Problem to work on:
Lines from the one containing "Datenschutzerklärung" through the last line of the data are to be returned exactly, both ends included, minus any pictures.

Collected data
Content starts
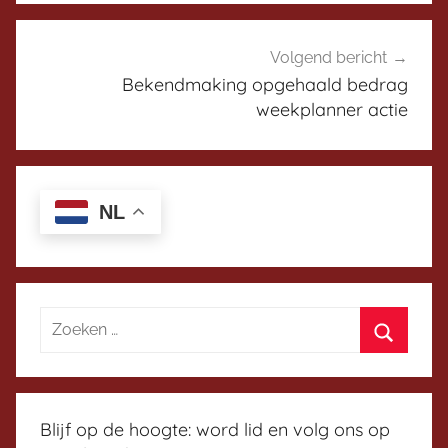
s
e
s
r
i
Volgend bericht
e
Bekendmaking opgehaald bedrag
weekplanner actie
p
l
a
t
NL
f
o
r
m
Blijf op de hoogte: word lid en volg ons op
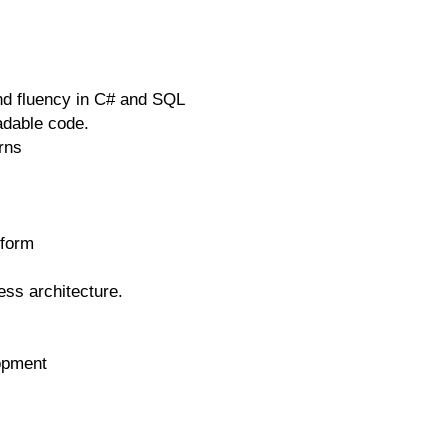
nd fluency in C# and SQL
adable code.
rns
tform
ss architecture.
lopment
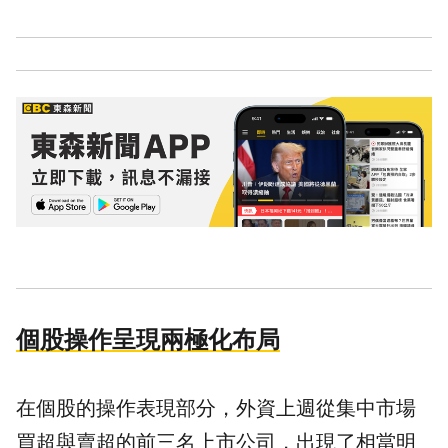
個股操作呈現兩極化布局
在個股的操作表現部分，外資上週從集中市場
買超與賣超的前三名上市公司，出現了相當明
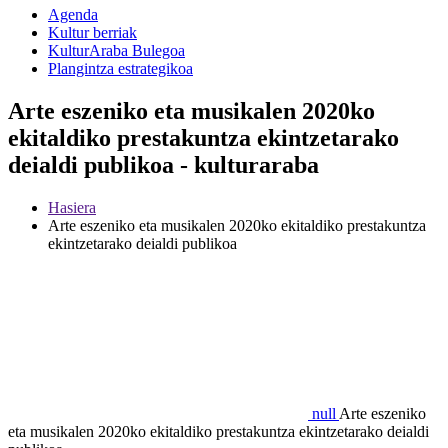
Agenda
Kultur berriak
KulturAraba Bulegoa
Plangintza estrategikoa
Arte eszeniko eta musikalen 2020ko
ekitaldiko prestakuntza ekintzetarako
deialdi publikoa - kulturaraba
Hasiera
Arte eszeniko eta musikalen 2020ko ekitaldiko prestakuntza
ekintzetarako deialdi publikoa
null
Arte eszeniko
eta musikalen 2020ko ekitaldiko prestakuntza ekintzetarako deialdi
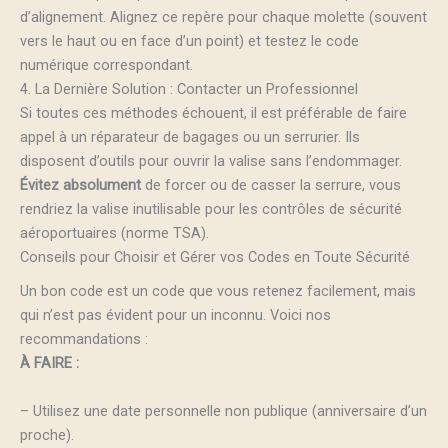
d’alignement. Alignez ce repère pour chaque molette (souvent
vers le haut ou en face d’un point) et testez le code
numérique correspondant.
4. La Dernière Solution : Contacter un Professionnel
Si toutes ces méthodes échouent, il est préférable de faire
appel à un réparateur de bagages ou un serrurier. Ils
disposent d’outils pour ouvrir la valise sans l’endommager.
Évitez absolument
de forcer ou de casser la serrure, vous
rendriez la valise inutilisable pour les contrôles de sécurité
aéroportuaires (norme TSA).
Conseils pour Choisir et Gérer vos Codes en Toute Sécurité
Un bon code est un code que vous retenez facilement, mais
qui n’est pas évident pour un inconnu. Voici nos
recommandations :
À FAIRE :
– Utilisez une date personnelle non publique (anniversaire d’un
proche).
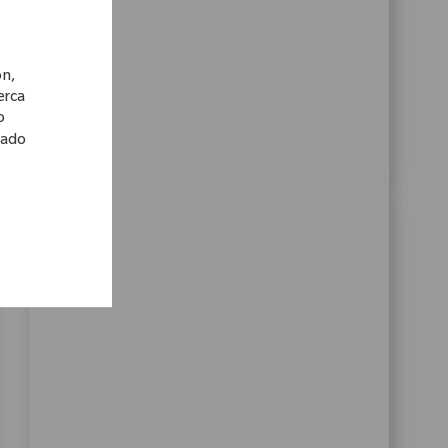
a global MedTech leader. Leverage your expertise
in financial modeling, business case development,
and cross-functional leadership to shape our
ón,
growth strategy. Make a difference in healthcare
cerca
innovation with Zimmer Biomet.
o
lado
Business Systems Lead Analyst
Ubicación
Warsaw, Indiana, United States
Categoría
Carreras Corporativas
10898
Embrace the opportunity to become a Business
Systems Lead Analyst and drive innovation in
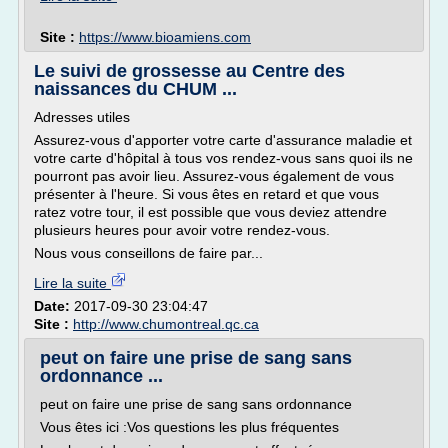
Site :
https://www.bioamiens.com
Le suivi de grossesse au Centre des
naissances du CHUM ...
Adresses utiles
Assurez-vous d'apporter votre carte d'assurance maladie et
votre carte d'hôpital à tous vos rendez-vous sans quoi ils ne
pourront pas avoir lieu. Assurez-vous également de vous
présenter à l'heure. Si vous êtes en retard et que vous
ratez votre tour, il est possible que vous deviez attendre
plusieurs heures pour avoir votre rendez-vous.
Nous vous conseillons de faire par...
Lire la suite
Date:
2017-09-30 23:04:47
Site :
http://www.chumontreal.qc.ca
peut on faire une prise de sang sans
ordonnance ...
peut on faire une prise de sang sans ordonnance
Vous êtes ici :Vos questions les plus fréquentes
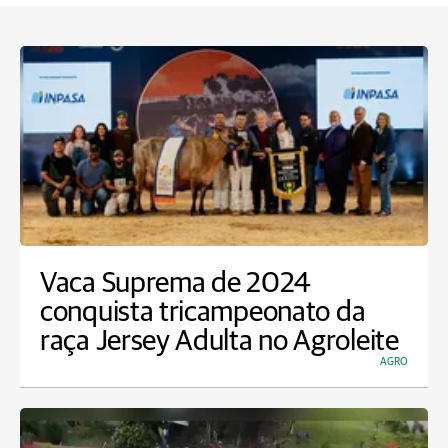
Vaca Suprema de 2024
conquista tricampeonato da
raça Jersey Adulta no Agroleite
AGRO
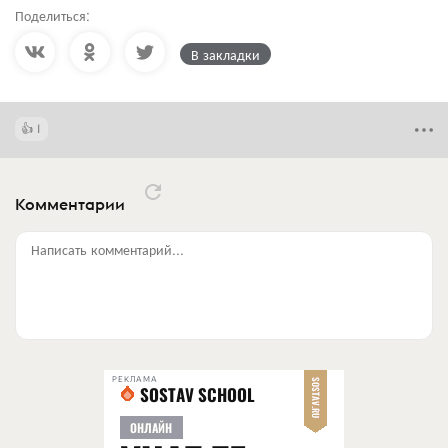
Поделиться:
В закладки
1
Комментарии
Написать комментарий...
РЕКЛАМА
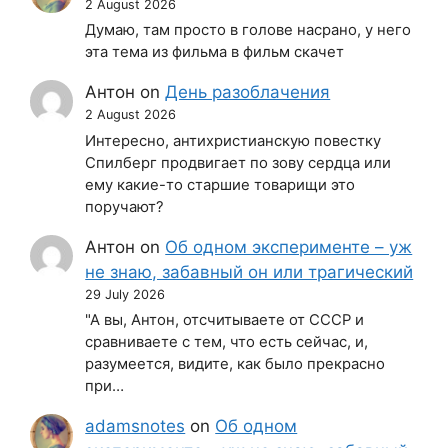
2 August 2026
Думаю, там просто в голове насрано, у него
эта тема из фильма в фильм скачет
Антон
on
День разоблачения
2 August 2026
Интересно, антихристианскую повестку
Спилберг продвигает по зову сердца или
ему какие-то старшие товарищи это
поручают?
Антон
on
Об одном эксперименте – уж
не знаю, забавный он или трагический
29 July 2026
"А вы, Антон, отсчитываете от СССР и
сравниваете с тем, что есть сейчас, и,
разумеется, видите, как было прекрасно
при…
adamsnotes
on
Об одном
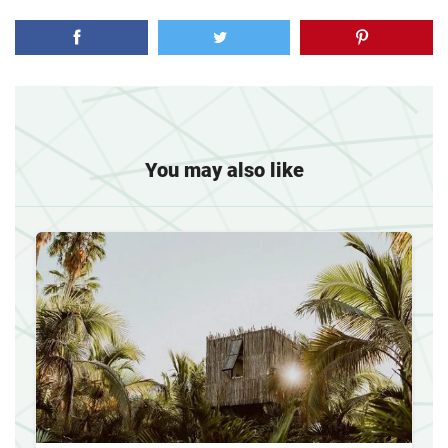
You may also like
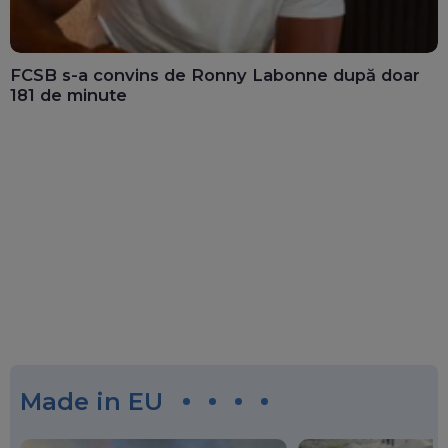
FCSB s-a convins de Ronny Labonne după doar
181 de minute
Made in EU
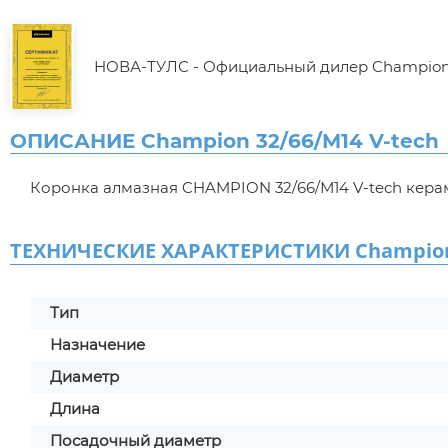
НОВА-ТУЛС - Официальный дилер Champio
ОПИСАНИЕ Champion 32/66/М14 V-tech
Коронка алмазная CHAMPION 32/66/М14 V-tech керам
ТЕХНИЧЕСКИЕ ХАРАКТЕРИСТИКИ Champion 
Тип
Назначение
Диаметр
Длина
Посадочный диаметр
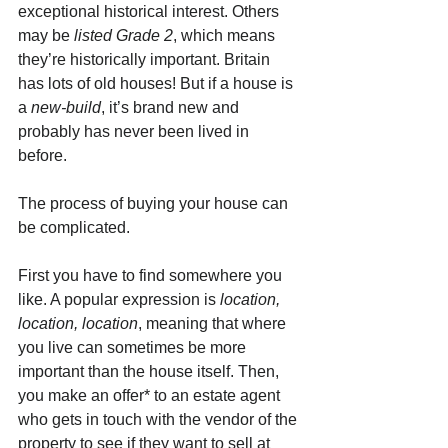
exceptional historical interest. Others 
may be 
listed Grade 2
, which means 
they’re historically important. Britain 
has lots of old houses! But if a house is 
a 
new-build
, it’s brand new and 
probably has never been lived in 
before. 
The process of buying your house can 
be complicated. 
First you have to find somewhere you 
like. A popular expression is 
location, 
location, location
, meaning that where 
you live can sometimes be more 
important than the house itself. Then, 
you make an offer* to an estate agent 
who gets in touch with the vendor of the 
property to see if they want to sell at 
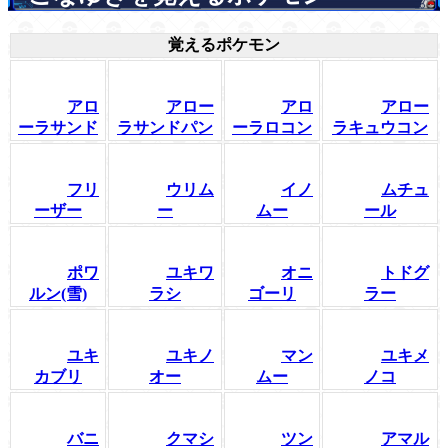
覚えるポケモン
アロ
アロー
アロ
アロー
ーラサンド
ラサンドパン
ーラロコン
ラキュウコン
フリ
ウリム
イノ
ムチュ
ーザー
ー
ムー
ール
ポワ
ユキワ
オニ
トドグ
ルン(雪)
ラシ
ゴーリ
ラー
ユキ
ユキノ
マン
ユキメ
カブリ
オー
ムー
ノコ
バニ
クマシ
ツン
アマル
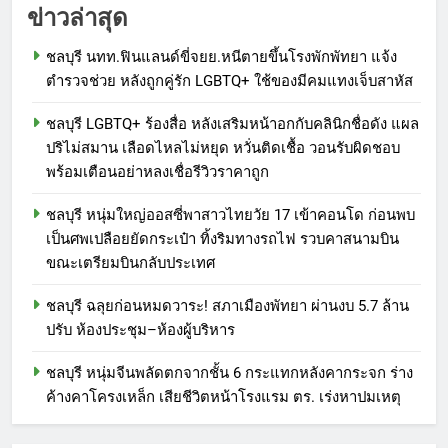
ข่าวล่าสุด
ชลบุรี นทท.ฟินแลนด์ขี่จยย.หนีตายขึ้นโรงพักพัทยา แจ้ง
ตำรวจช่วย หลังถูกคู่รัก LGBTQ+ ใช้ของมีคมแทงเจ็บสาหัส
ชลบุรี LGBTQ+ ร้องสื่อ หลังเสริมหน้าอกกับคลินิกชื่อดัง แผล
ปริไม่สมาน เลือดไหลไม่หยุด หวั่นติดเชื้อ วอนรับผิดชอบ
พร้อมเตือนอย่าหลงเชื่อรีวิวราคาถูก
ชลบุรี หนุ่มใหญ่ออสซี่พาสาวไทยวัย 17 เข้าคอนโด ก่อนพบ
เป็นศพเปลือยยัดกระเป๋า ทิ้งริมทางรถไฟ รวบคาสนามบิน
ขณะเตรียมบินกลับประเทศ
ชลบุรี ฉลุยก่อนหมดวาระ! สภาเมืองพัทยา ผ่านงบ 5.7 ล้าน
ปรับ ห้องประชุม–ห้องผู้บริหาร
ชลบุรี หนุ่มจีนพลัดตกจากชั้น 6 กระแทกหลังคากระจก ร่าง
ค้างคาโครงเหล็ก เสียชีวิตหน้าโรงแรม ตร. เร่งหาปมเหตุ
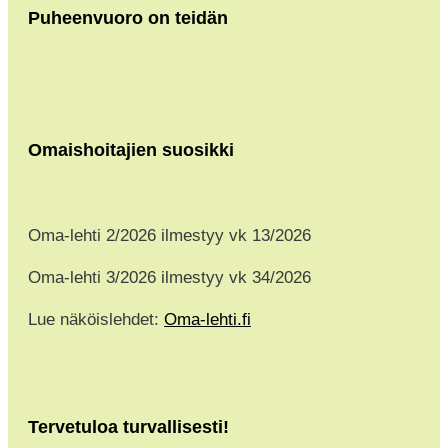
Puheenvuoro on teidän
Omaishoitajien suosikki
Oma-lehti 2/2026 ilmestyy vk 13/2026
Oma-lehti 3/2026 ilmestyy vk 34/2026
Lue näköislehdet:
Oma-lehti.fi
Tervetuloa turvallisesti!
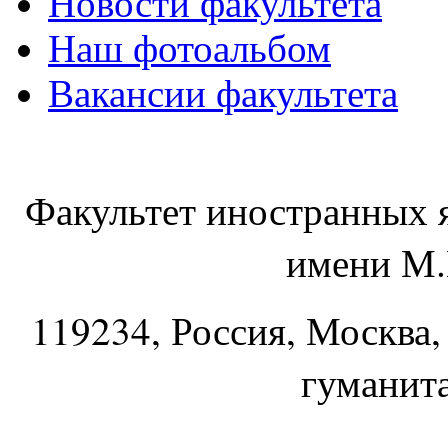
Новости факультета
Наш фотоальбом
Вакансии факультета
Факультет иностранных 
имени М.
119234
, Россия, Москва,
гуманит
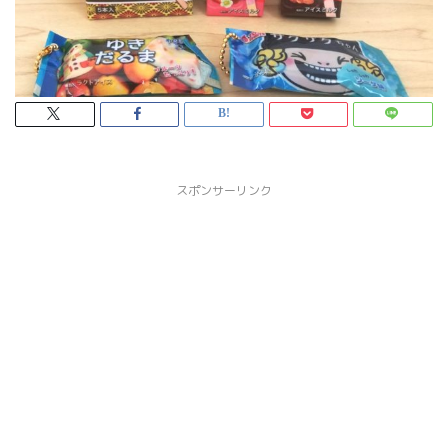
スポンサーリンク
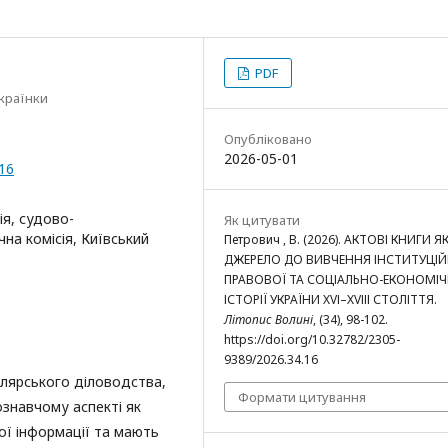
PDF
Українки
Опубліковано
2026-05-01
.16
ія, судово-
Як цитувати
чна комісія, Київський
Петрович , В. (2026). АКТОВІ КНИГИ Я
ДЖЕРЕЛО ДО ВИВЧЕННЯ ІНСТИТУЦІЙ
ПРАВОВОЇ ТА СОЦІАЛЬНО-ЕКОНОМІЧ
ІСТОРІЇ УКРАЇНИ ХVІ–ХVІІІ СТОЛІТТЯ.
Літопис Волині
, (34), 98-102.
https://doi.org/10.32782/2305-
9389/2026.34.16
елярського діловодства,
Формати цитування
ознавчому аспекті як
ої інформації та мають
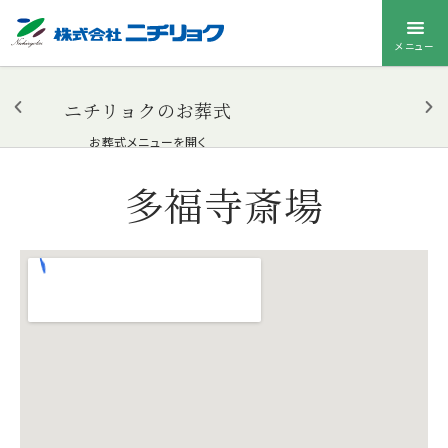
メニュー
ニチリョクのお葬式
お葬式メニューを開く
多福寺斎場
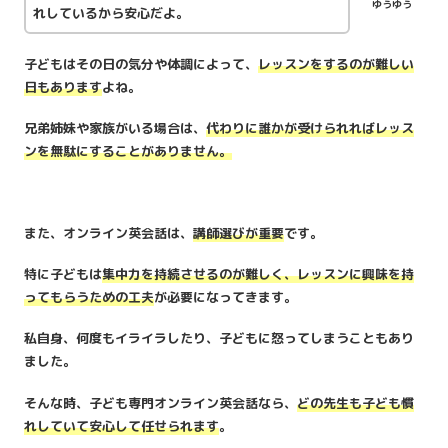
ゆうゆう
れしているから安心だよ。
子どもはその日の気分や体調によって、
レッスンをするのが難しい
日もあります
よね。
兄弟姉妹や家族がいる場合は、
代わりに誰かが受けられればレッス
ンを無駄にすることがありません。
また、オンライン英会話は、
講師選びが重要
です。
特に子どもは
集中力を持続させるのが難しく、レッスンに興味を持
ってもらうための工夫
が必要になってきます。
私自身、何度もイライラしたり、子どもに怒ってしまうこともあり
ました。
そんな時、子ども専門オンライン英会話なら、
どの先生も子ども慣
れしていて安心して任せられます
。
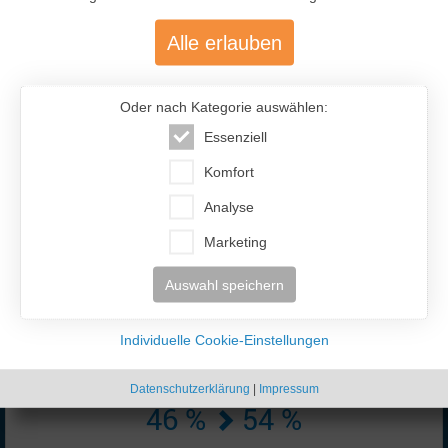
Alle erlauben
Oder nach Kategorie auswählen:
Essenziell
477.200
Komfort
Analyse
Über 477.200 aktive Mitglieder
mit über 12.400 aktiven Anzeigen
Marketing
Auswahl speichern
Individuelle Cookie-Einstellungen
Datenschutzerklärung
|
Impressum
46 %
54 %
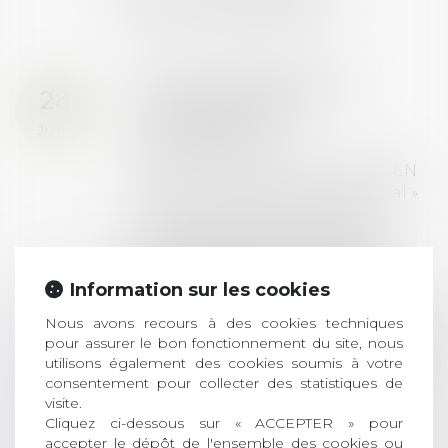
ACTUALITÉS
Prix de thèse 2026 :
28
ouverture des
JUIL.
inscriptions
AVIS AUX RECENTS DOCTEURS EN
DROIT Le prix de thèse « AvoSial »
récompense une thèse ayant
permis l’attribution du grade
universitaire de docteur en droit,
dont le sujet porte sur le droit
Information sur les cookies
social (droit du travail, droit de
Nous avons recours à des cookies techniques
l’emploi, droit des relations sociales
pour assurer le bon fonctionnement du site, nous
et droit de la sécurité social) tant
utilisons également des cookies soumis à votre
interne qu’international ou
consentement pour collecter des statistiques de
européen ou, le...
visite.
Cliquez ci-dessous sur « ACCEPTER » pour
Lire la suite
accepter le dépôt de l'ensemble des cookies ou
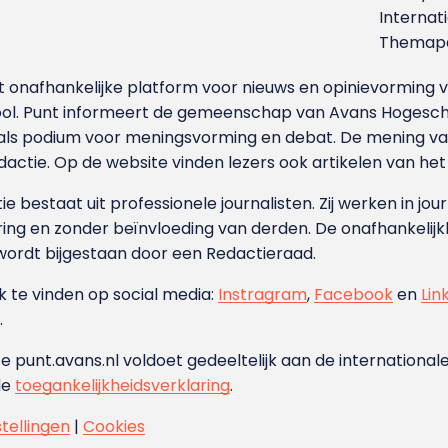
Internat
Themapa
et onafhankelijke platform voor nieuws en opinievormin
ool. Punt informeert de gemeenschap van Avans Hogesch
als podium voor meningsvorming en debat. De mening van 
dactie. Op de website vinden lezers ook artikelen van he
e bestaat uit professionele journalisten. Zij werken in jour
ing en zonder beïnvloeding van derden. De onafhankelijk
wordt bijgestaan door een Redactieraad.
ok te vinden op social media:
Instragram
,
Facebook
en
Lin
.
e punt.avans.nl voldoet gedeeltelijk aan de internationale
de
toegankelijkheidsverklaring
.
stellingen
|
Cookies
Content ends
Solution:
Datenschutzerklärung
|
Impressum
46 %
54 %
ACTUALITÉS
Prix de thèse 2026 :
28
ouverture des
JUIL.
inscriptions
AVIS AUX RECENTS DOCTEURS EN
DROIT Le prix de thèse « AvoSial »
récompense une thèse ayant
permis l’attribution du grade
universitaire de docteur en droit,
dont le sujet porte sur le droit
Information sur les cookies
social (droit du travail, droit de
Nous avons recours à des cookies techniques
l’emploi, droit des relations sociales
pour assurer le bon fonctionnement du site, nous
et droit de la sécurité social) tant
utilisons également des cookies soumis à votre
interne qu’international ou
consentement pour collecter des statistiques de
européen ou, le...
visite.
Cliquez ci-dessous sur « ACCEPTER » pour
Lire la suite
accepter le dépôt de l'ensemble des cookies ou
Internat
Themapa
et onafhankelijke platform voor nieuws en opinievormin
ool. Punt informeert de gemeenschap van Avans Hogesch
als podium voor meningsvorming en debat. De mening van 
dactie. Op de website vinden lezers ook artikelen van he
e bestaat uit professionele journalisten. Zij werken in jour
ing en zonder beïnvloeding van derden. De onafhankelijk
wordt bijgestaan door een Redactieraad.
ok te vinden op social media:
Instragram
,
Facebook
en
Lin
.
e punt.avans.nl voldoet gedeeltelijk aan de internationale
de
toegankelijkheidsverklaring
.
stellingen
|
Cookies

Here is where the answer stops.